Each line below that holds the word "клинической" counts once. Say how many such lines there are, and no more.

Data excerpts
==*==

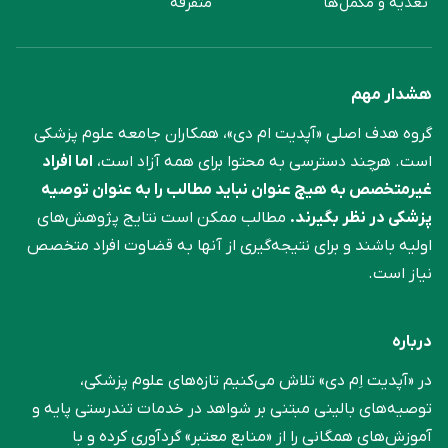
تغذیه و مکمل‌ها
متفرقه
هشدار مهم
گروه هدف اصلی «آپدیت ام دی»، همکاران جامعه علوم ‌پزشکی
است. هرچند دسترسی به محتوا برای همه آزاد است،
اما افراد
غیرمتخصص به هیچ عنوان نباید مطالب را به عنوان توصیه
پزشکی در نظر بگیرند.
مطالب ممکن است نتایج پژوهش‌های
اولیه باشند و برای نتیجه‌گیری از آنها به قضاوت افراد متخصص
نیاز است.
درباره
در «آپدیت اِم دی» تلاش می‌کنیم تازه‌های علوم پزشکی،
توصیه‌های بالینی مبتنی بر شواهد در خدمات تندرستی پایه و
آموزش‌های همگانی را از «منابع معتبر» گردآوری کرده و با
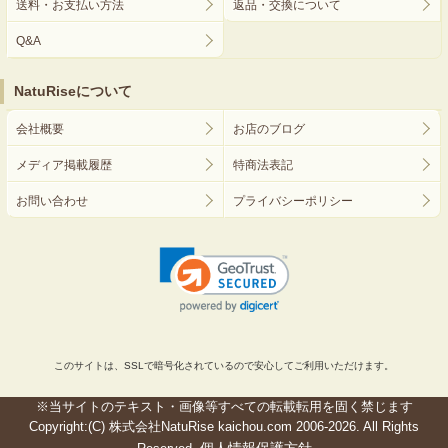
送料・お支払い方法
返品・交換について
Q&A
NatuRiseについて
会社概要
お店のブログ
メディア掲載履歴
特商法表記
お問い合わせ
プライバシーポリシー
このサイトは、SSLで暗号化されているので安心してご利用いただけます。
※当サイトのテキスト・画像等すべての転載転用を固く禁じます
Copyright:(C) 株式会社NatuRise kaichou.com 2006-2026. All Rights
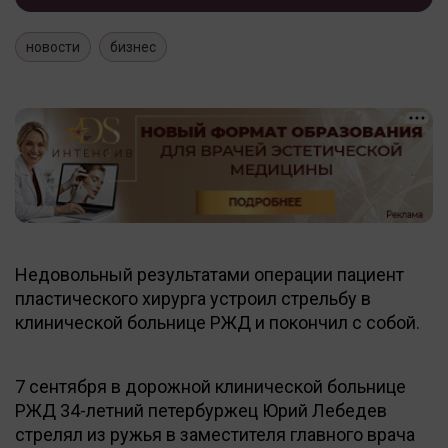
новости
бизнес
Недовольный результатами операции пациент
пластического хирурга устроил стрельбу в
клинической больнице РЖД и покончил с собой.
7 сентября в дорожной клинической больнице
РЖД 34-летний петербуржец Юрий Лебедев
стрелял из ружья в заместителя главного врача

==*==

Output of the exercise — 2